A man had gone one night with his wife to shoot ducks, and he kept watch during the night. So well, he heard voices and songs. So he would say to himself that an uncle of his must be coming from some place, and that he must be singing. As it goes on, it sounds louder to him. Well, he would hear cymbals, too, percussion instruments; he would hear drums, and pipes and such. So he realized what it was. So he got up and left. As he went along the road, they went behind him. So he went up to a spot near the village, the place where they had to go [the cemetery], and they went there and finally they left. So he went home and fell unconscious. And they brought the priest and he read over him and gave him communion; and the next day he confessed. I forgot to say that he recited church pieces on the way. Otherwise they would have taken him.

3

There was a man in our village. The vrykolakes would take him. They would take him about on the mountain, this way, that way. The people would see this man go, but the vrykolakas they would not see. Well, he would beat him, he would beat the breath out of him. They would see him when he got back, all bloody. His sons would keep watch over him, but the vrykolakes would take him just the same. This is what the vrykolakes did. And in the end they killed him; he died. This man was in a house once. And there were beams high up across the ceiling. And he would say to the master of the house, “Look up, there is a vrykolakas sitting on the beam.” And he would tell him where he is sitting, and this man would give a blow with a stick, and he would say to him, “Have I hit him?” The man would say to him, “No, he is further on.” He would ask again, and the man would say to him, “No, further on.”
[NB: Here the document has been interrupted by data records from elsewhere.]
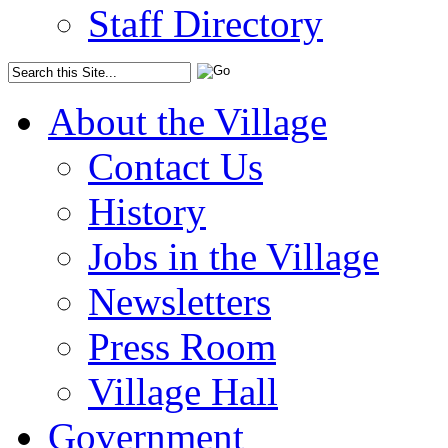
Staff Directory
About the Village
Contact Us
History
Jobs in the Village
Newsletters
Press Room
Village Hall
Government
(Bill. Cambridge, Mass. 1934)

1

In other places, in other villages, the vrykolakas would appear. But in our village, on the outside of the church, they had drawn–I never saw it–the outline of a wolf. And when anyone from another village became a vrykolakas, they would take earth from under the sketch of the wolf and would strew it all the way to the grave of the vrykolakas. And the wolf would go and eat the vrykolakas, and he would disappear. Presumably, the vrykolakas would go to the houses and would eat whatever provisions were at hand. And the people would hear voices which they recognised as the voices of those who had died. Either they had sinned; or the people would leave the dead alone, and some cat or dog would go by and give him a demon soul. That is why, they say, they kept watch over the dead. They would not leave the dead alone; neither do they now. They had this shape; one side of the body would be a human body, but the other side was entirely empty. They were open on one side.

2

They say that once a vrykolakas married. And he begot two children. But every Saturday his wife would miss him, they say. Well, on one occasion she said, “My husband,” she says, “disappears every Saturday. I don’t know,” she says, “where he goes.” Mary Ford 3 There was a party, and he went to the party; and he was singing. All those who were there listening, said, “This man’s voice resembles the voice of So-and-so.” So all of them there said, “This man has died, how can it be this man?” So they asked the woman, “Where did you get to know him?” So she said, “He is a shoemaker. He came,” she says, “and we arranged to get married. But every Saturday,” she says, “he disappears.” So, the villagers make plans–because we are told that the vrykolakas does not come out on Saturday. So they went, they set out with fire and torches, they went up to the grave, they opened it and they found him inside. He begged for mercy, that they do not burn him. As a sign, he showed them how one side of his body was empty. But they showed him no mercy. They burned him. And that was the end of the vrykolakas.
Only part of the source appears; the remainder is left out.